Many people may have mixed feelings about Israel and their geopolitical position, but I was pleasantly surprised by this metropolitan, seaside city. I had a very laid back, Mediterranean atmosphere – the people were friendly, the weather was pleasant, the nightlife was great and all the food to die for. Throughout my entire trip, I didn’t eat as well as I did in Israel. Everywhere you went the food was great.
Tel Aviv may not be on everyone’s bucket list, but I do recommend stopping over for at least a few days as part of any trip through the Middle East.
Top things to do in Tel Aviv:
- Shopping is definitely up there. The prices are cheaper than Europe and the fashion more unique. For those shopaholics, head to Dizengoff Street. The shops are open until about 10pm, so there is no need to rush
- Take a walk along the beachside promenade, stretching form Jaffa in the south to Tel Aviv Port in the north. Allow a few hours to complete this leisurely.

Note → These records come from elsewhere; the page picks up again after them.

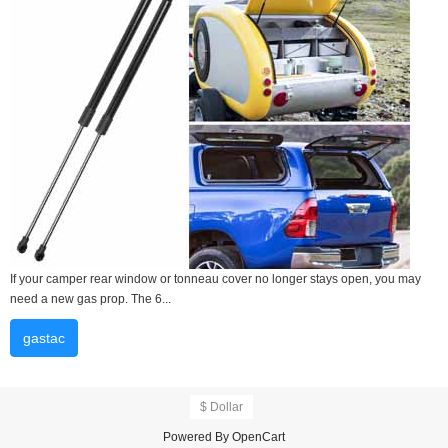
If your camper rear window or tonneau cover no longer stays open, you may
need a new gas prop. The 6...
gastac
$ Dollar
Powered By
OpenCart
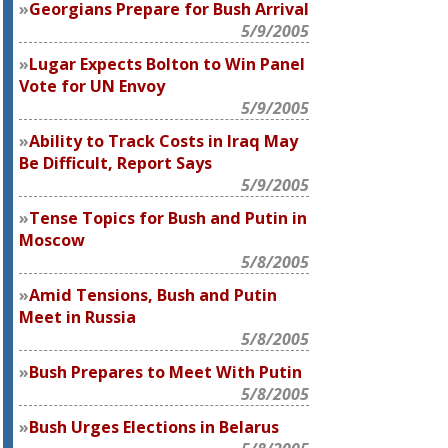
Georgians Prepare for Bush Arrival
5/9/2005
Lugar Expects Bolton to Win Panel
Vote for UN Envoy
5/9/2005
Ability to Track Costs in Iraq May
Be Difficult, Report Says
5/9/2005
Tense Topics for Bush and Putin in
Moscow
5/8/2005
Amid Tensions, Bush and Putin
Meet in Russia
5/8/2005
Bush Prepares to Meet With Putin
5/8/2005
Bush Urges Elections in Belarus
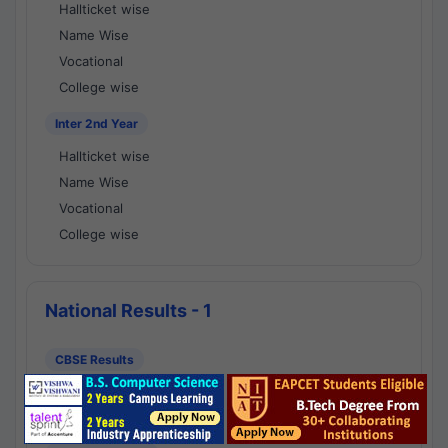
Hallticket wise
Name Wise
Vocational
College wise
Inter 2nd Year
Hallticket wise
Name Wise
Vocational
College wise
National Results - 1
CBSE Results
CBSE 10th Class Results
CBSE 12th Class Results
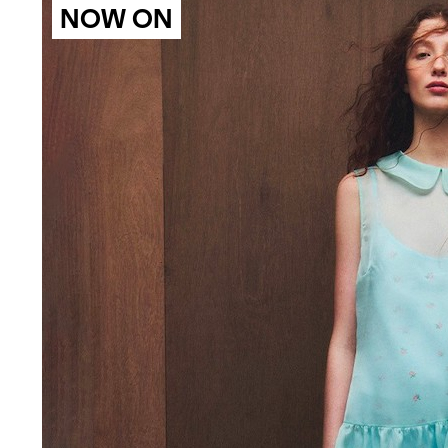
NOW ON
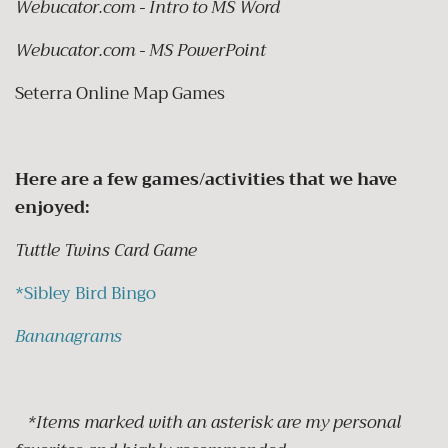
Webucator.com - Intro to MS Word
Webucator.com - MS PowerPoint
Seterra Online Map Games
Here are a few games/activities that we have
enjoyed:
Tuttle Twins Card Game
*
Sibley Bird Bingo
Bananagrams
*Items marked with an asterisk are my personal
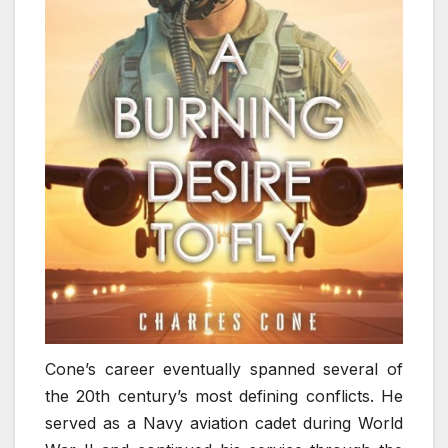
Cone’s career eventually spanned several of
the 20th century’s most defining conflicts. He
served as a Navy aviation cadet during World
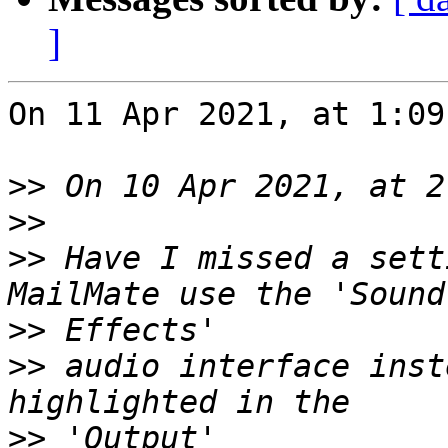
]
On 11 Apr 2021, at 1:09
>>
>>
>>
 Have I missed a sett
>>
>>
 audio interface inst
>>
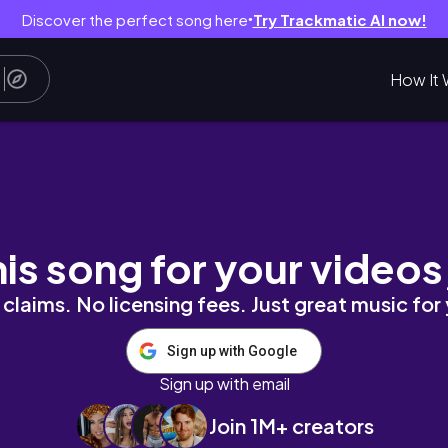
Discover the perfect song here
Try Trackmatic AI now!
●
How It 
day Vlog
his song for your videos
claims. No licensing fees. Just great music for
Sign up with Google
Sign up with email
Join 1M+ creators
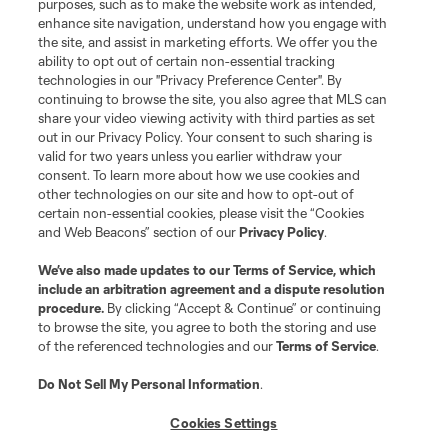
purposes, such as to make the website work as intended,
enhance site navigation, understand how you engage with
the site, and assist in marketing efforts. We offer you the
ability to opt out of certain non-essential tracking
technologies in our "Privacy Preference Center". By
continuing to browse the site, you also agree that MLS can
share your video viewing activity with third parties as set
out in our Privacy Policy. Your consent to such sharing is
valid for two years unless you earlier withdraw your
consent. To learn more about how we use cookies and
other technologies on our site and how to opt-out of
certain non-essential cookies, please visit the “Cookies
and Web Beacons” section of our
Privacy Policy
.
We’ve also made updates to our
Terms of Service
, which
include an arbitration agreement and a dispute resolution
procedure.
By clicking “Accept & Continue” or continuing
to browse the site, you agree to both the storing and use
of the referenced technologies and our
Terms of Service
.
Do Not Sell My Personal Information
.
Cookies Settings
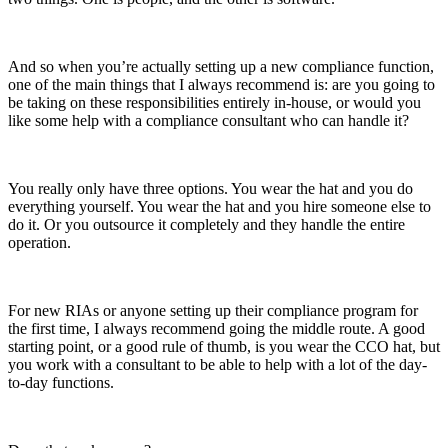
And so when you’re actually setting up a new compliance function,
one of the main things that I always recommend is: are you going to
be taking on these responsibilities entirely in-house, or would you
like some help with a compliance consultant who can handle it?
You really only have three options. You wear the hat and you do
everything yourself. You wear the hat and you hire someone else to
do it. Or you outsource it completely and they handle the entire
operation.
For new RIAs or anyone setting up their compliance program for
the first time, I always recommend going the middle route. A good
starting point, or a good rule of thumb, is you wear the CCO hat, but
you work with a consultant to be able to help with a lot of the day-
to-day functions.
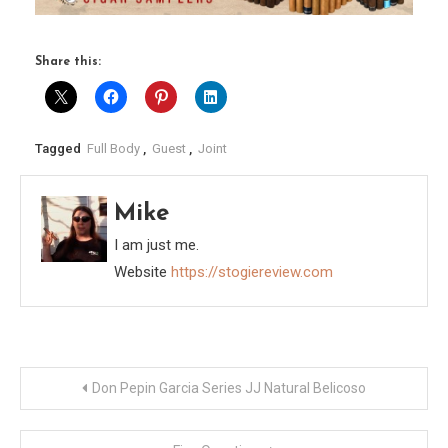
Share this:
Tagged
Full Body
,
Guest
,
Joint
Mike
I am just me.
Website
https://stogiereview.com
Post
Don Pepin Garcia Series JJ Natural Belicoso
navigation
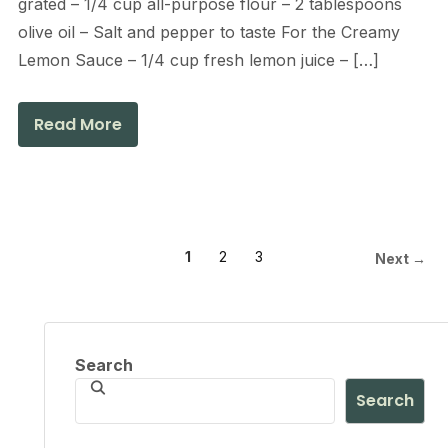
grated – 1/4 cup all-purpose flour – 2 tablespoons
olive oil – Salt and pepper to taste For the Creamy
Lemon Sauce – 1/4 cup fresh lemon juice – […]
Read More
1
2
3
Next →
Search
Search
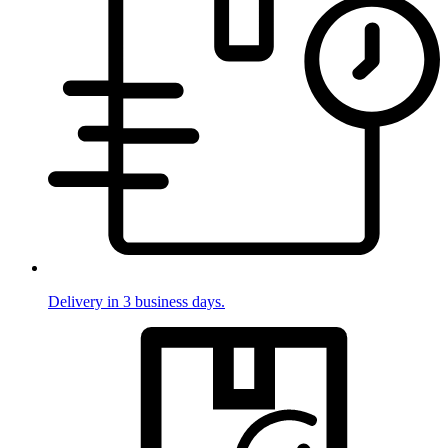
Delivery in 3 business days.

- Food markets. We found a fantastic market located HaCarmel. For fresh fruit, vegetables, pastries, cheeses, sweets, bread – you name it, you can find it at Carmel Markets. Look for the guy selling falafel burgers about half way down the strip of stalls – you can’t miss him, he continually shouts our ‘Falafel! Falafel!’ at the top of his voice. For 7 shekels, you’ll have an amazing falafel experience, and a cheap lunch.
- Tel Aviv night life. The city centre is full of cafes, bars and clubs which are buzzing every night of the week. Tag along with some locals and I’m sure you’ll have a great time.
There are numerous flights into Tel Aviv international airport. Upon arrival at Ben Gurion Airport, you are now given a separate credit card sized visa, rather than a stamp in your passport, so that you can travel without problems throughout the Middle East, as many countries previously did not allow you to enter with an Israeli stamp in your passport. Also be prepared to answer a number of questions when arriving into Tel Aviv airport. From the airport, you can either take a taxi into the city, or the train, which is a much cheaper option.
Stay anywhere along the beachside (if you plan to spend your days relaxing on the beach), or near Dizengoff Street (which is near all the shops, restaurants and nightlife). The city is reasonably small, so it is easy to walk around, or just take a taxi.
There are great restaurants everywhere. Tel Aviv Port is great for breakfast and lunch (the cafes here to amazing breakfasts), and for dinner, Dizengoff Street is your best bet.